If you weren’t sure that the Western world’s supposed admiration for the sacrifices of military veterans was just lip service, you were privy to a rather definitive confirmation of that fact in the past four weeks.
A month which debuted with the exposure of the system-wide effort to deny veterans medical care built to a climax with the White House erecting a conveniently epic fiction around an alleged deserter. When that soldier’s platoon-mates objected to their commander-in-chief insisting this man who shirked his duty was a hero, they saw their characters maligned and integrity attacked. But the drama’s denouement was reached on Friday when, celebrating the 70th anniversary of the invasion of Normandy, we commemorated the sacrifice of tens of thousands with a belittling dance.
The national disgrace involving the Veterans Affairs administration hiding the true waiting times that vets faced has not, in fact, been resolved simply because the president finally relented to mounting bipartisan political pressure and jettisoned his VA secretary. You would never know that from this White House, which has treated the VA scandal from minute one as a political crisis rather than the dishonor that it is.
On Thursday, acting VA Sec. Sloan Gibson confirmed that the deaths of another 18 veterans can be linked to his department’s failure to provide care to those on unacceptably long waiting lists. That admission brings the death toll to 35. VA facilities in 19 states are under investigation and there is no end in sight to the parade of whistleblowers emerging from the woodwork to denounce a culture of callous indifference at the VA. Congress has taken the lead on crafting emergency reforms to that fatally flawed government health care system. The White House is, somewhat understandably, distracted.
Only the most credulous have not linked President Barack Obama’s announcement of the swap of five Taliban commanders for Sgt. Bowe Bergdahl, just hours after he announced the resignation of his VA secretary, to the president’s political problems. He needed to get the VA scandal off A1, and he accomplished that. But the remedy has been, in many ways, worse than the ailment.
Originally described as a noble solider who served with “honor and distinction,” the White House found itself on the defensive when the public learned that the opposite was likely true. Appalled by the revisionist history trumpeted by the president and his advisors, a number of Bergdahl’s fellow soldiers offered to correct the record. The president’s allies rewarded their service by attacking their character and credibility.
“I’ve had a few aides describe it to me as ‘we didn’t know that they were going to Swift Boat Bergdahl,’” NBC’s Chuck Todd reported, in a reference to what Democrats regard as a coordinated smear campaign against John Kerry.

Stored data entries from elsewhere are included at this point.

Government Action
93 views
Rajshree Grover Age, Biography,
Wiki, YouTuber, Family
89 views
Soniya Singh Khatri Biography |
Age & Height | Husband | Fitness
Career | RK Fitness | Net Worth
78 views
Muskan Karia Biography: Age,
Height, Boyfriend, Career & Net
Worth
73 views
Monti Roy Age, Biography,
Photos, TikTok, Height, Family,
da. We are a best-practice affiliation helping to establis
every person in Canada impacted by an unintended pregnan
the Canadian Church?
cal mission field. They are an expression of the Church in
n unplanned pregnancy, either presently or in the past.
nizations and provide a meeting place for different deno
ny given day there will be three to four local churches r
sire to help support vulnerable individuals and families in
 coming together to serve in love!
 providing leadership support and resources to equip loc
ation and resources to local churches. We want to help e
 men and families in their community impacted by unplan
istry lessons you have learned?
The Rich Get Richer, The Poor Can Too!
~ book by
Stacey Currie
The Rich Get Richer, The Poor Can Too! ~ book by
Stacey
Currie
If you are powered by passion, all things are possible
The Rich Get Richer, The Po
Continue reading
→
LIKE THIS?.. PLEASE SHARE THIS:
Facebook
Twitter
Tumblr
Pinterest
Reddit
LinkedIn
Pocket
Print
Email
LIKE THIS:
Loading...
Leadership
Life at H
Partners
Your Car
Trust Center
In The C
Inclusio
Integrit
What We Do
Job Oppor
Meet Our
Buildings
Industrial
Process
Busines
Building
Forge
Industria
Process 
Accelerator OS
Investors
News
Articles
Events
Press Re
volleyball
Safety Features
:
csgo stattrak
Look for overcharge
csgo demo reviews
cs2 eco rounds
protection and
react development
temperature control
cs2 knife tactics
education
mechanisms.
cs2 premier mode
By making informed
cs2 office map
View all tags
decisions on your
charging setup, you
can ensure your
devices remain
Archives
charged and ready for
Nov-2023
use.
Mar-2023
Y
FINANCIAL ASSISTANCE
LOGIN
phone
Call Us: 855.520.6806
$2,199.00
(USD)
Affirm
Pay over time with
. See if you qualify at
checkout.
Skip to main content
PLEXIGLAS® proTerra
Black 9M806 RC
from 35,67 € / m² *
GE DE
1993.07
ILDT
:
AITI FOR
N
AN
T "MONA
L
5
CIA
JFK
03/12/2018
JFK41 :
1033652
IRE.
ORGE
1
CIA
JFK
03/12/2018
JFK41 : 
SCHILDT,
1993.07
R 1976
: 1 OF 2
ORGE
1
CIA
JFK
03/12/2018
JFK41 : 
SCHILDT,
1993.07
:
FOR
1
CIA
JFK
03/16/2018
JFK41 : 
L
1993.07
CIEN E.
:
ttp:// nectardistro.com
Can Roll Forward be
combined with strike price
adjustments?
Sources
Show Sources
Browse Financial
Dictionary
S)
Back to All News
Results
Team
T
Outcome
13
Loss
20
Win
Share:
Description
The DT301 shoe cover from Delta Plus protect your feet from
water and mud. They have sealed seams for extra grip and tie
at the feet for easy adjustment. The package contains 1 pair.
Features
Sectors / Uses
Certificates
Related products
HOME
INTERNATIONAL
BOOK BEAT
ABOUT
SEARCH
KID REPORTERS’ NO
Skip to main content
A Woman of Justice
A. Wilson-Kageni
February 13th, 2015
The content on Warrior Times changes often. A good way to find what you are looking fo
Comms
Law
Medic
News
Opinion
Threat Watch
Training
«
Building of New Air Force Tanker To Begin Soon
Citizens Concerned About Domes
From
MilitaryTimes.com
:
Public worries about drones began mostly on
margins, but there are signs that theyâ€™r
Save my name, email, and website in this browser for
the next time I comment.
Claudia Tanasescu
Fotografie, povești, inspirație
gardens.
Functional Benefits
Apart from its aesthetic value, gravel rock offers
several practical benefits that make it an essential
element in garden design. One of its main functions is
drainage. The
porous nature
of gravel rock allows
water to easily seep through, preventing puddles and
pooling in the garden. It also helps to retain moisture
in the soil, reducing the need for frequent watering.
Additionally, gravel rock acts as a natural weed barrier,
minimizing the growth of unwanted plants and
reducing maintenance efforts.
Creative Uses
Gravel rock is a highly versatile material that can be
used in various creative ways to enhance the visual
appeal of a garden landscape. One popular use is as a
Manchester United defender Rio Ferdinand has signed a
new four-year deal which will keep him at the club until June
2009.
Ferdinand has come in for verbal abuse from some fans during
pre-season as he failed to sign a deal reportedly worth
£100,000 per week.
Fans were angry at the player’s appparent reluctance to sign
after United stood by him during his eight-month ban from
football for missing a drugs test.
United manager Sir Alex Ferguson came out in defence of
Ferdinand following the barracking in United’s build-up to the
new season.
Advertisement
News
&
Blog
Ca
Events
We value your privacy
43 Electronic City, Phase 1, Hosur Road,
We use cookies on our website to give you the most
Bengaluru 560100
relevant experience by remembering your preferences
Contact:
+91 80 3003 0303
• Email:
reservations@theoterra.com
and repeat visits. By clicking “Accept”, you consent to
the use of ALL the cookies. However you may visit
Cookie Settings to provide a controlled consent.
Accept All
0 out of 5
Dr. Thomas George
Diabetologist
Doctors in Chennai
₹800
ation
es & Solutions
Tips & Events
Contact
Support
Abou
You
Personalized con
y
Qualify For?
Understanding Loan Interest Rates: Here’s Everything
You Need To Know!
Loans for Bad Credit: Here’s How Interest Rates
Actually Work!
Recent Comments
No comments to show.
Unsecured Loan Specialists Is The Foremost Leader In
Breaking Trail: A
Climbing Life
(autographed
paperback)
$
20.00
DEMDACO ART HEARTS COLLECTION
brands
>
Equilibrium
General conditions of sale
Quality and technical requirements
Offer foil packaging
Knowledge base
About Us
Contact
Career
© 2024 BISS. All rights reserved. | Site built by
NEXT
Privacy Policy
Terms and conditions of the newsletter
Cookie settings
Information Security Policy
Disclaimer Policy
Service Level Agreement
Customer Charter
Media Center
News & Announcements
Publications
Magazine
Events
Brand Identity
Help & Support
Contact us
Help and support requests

“What if his platoon was long on psychopaths and short on leadership?” asked Brian Friedman, Obama’s deputy assistant secretary for public affairs at the Department of Housing and Urban Development.
“Nobody knows exactly what happened that night,” State Department spokeswoman Marie Harf said when asked about the details of Bergdahl’s alleged desertion.
“Well, I think that his squad-mates would have the best indication,” Fox News reporter Lucas Tomlinson suggested.
“I don’t think that that’s the case,” Harf replied.
Even the president’s allies in the media have taken to shaming these apolitical soldiers for correcting the record and embarrassing the White House in the process. “Did Sergeant Bergdahl desert the Army or did the Army desert him?” asked an inquisitive post published in Think Progress. You can guess the answer.
But the final act in this disgraceful production commenced on Friday when a number of world leaders gathered on the beaches of France to commemorate the 70th anniversary of the beginning of the end of World War II. There, the blood of tens of thousands of young Allied men was remembered in interpretive dance.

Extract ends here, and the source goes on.